SOURCE INFORMATION:
--------------------------------------------------
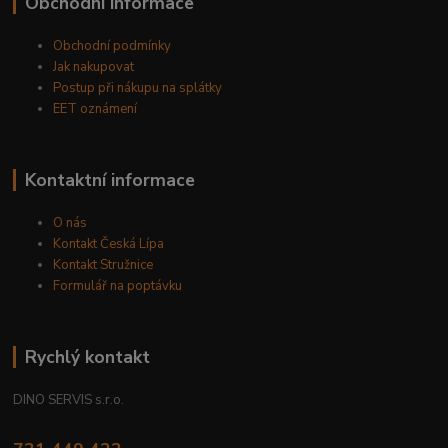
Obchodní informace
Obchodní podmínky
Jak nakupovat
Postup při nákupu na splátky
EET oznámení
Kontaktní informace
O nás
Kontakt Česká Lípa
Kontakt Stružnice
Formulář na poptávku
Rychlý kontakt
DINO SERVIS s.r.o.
--------------------------------------------------
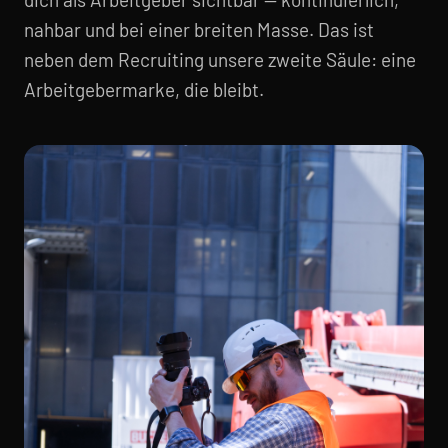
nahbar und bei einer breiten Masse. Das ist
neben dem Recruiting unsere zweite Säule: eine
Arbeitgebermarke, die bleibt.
--------------------------------------------------
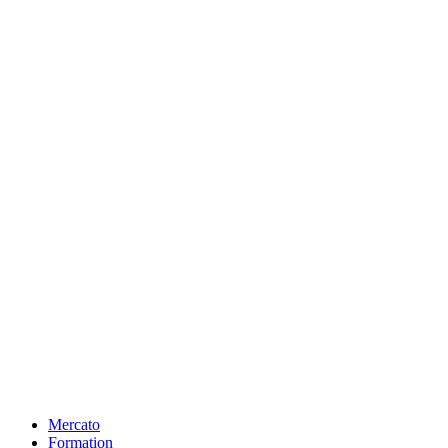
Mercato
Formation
--------------------------------------------------
WHAT YOU SHOULD DO: Search the entries for the word "informace", then copy every line in which it is found.

ANSWER FOR THE TASK:
Obchodní informace
Kontaktní informace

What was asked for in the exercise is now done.